**Exercise materials**
------------------------------------------------

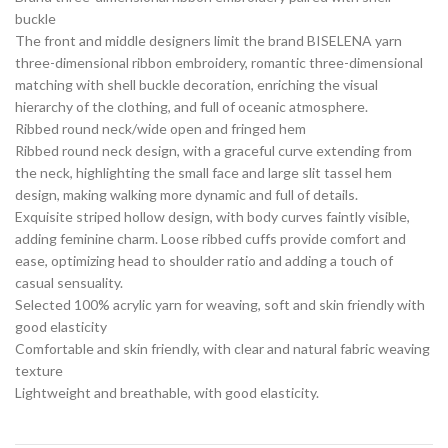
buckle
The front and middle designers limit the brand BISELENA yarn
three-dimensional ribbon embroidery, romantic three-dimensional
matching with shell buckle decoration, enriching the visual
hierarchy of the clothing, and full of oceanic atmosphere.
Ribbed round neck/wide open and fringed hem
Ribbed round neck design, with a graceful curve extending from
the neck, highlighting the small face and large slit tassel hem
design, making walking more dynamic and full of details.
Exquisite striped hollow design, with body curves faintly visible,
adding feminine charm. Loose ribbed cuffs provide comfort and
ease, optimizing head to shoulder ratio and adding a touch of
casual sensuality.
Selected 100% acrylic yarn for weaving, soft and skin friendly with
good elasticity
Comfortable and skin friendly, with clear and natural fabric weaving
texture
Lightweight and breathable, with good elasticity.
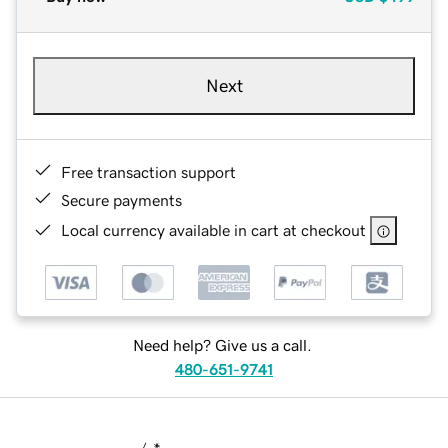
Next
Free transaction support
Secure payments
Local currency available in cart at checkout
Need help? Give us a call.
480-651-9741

------------------------------------------------

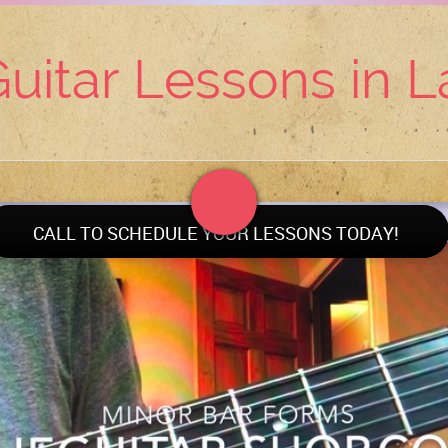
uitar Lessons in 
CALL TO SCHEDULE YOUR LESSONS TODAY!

------------------------------------------------

**Requirement**
Once you find the string "buckle" in a line of the records, copy that line.

**Task result**
buckle
matching with shell buckle decoration, enriching the visual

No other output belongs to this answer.